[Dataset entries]
_ _ _ _ _ _ _

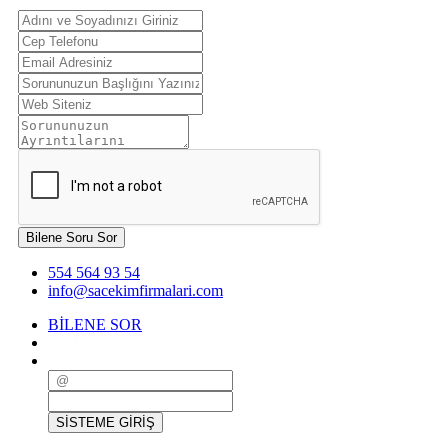
Bilene Soru Sor
554 564 93 54
info@sacekimfirmalari.com
BİLENE SOR
FİRMA EKLE
SİSTEME GİRİŞ
SİSTEME GİRİŞ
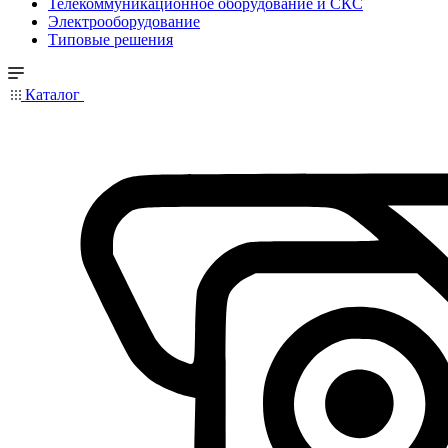
Телекоммуникационное оборудование и СКС
Электрооборудование
Типовые решения
Каталог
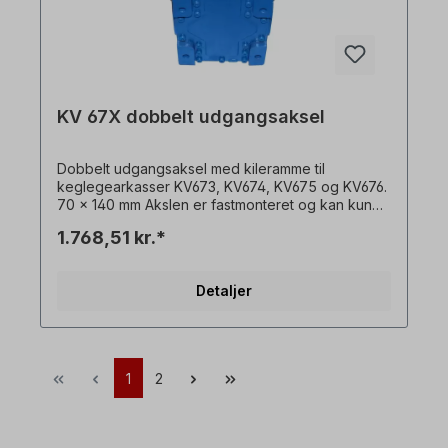
KV 67X dobbelt udgangsaksel
Dobbelt udgangsaksel med kileramme til
keglegearkasser KV673, KV674, KV675 og KV676.
70 x 140 mm Akslen er fastmonteret og kan kun
bestilles sammen med en gearmotor. Alle
1.768,51 kr.*
produktbilleder er ikke-bindende eksempler! Der
tages forbehold for tekniske ændringer.
Detaljer
1
2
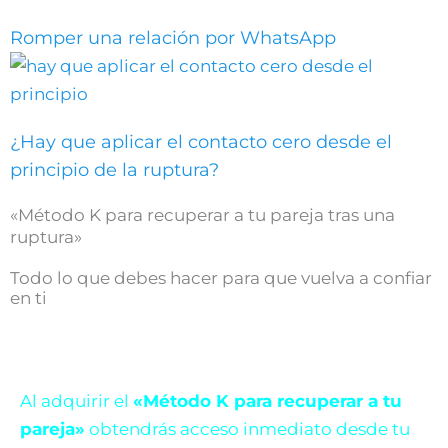
Romper una relación por WhatsApp
¿Hay que aplicar el contacto cero desde el
principio de la ruptura?
«Método K para recuperar a tu pareja tras una
ruptura»
Todo lo que debes hacer para que vuelva a confiar
en ti
Al adquirir el
«Método K para recuperar a tu
pareja»
obtendrás acceso inmediato desde tu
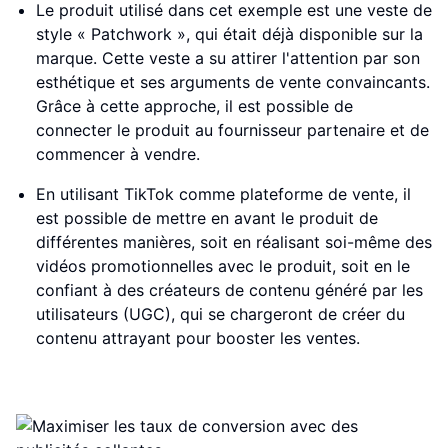
Le produit utilisé dans cet exemple est une veste de
style « Patchwork », qui était déjà disponible sur la
marque. Cette veste a su attirer l'attention par son
esthétique et ses arguments de vente convaincants.
Grâce à cette approche, il est possible de
connecter le produit au fournisseur partenaire et de
commencer à vendre.
En utilisant TikTok comme plateforme de vente, il
est possible de mettre en avant le produit de
différentes manières, soit en réalisant soi-même des
vidéos promotionnelles avec le produit, soit en le
confiant à des créateurs de contenu généré par les
utilisateurs (UGC), qui se chargeront de créer du
contenu attrayant pour booster les ventes.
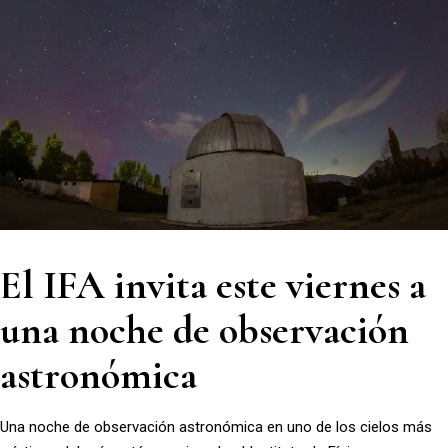
El IFA invita este viernes a
una noche de observación
astronómica
Una noche de observación astronómica en uno de los cielos más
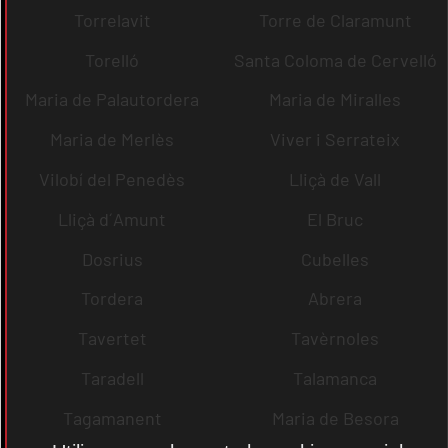
Torrelavit
Torre de Claramunt
Torelló
Santa Coloma de Cervelló
Maria de Palautordera
Maria de Miralles
Maria de Merlès
Viver i Serrateix
Vilobí del Penedès
Lliçà de Vall
Lliçà d´Amunt
El Bruc
Dosrius
Cubelles
Tordera
Abrera
Tavertet
Tavèrnoles
Taradell
Talamanca
Tagamanent
Maria de Besora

_ _ _ _ _ _ _

Assignment:
In the records above, take every line from the opening one through the line with "contenu attrayant pour booster les ventes." and repeat it exactly; pictures are not part of the copy.

Answer space:
Bilene Soru Sor
554 564 93 54
info@sacekimfirmalari.com
BİLENE SOR
FİRMA EKLE
SİSTEME GİRİŞ
SİSTEME GİRİŞ
Телекоммуникационное оборудование и СКС
Электрооборудование
Типовые решения
Каталог
KV 67X dobbelt udgangsaksel
Dobbelt udgangsaksel med kileramme til
keglegearkasser KV673, KV674, KV675 og KV676.
70 x 140 mm Akslen er fastmonteret og kan kun
bestilles sammen med en gearmotor. Alle
1.768,51 kr.*
produktbilleder er ikke-bindende eksempler! Der
tages forbehold for tekniske ændringer.
Detaljer
1
2
Romper una relación por WhatsApp
¿Hay que aplicar el contacto cero desde el
principio de la ruptura?
«Método K para recuperar a tu pareja tras una
ruptura»
Todo lo que debes hacer para que vuelva a confiar
en ti
Al adquirir el
«Método K para recuperar a tu
pareja»
obtendrás acceso inmediato desde tu
Le produit utilisé dans cet exemple est une veste de
style « Patchwork », qui était déjà disponible sur la
marque. Cette veste a su attirer l'attention par son
esthétique et ses arguments de vente convaincants.
Grâce à cette approche, il est possible de
connecter le produit au fournisseur partenaire et de
commencer à vendre.
En utilisant TikTok comme plateforme de vente, il
est possible de mettre en avant le produit de
différentes manières, soit en réalisant soi-même des
vidéos promotionnelles avec le produit, soit en le
confiant à des créateurs de contenu généré par les
utilisateurs (UGC), qui se chargeront de créer du
contenu attrayant pour booster les ventes.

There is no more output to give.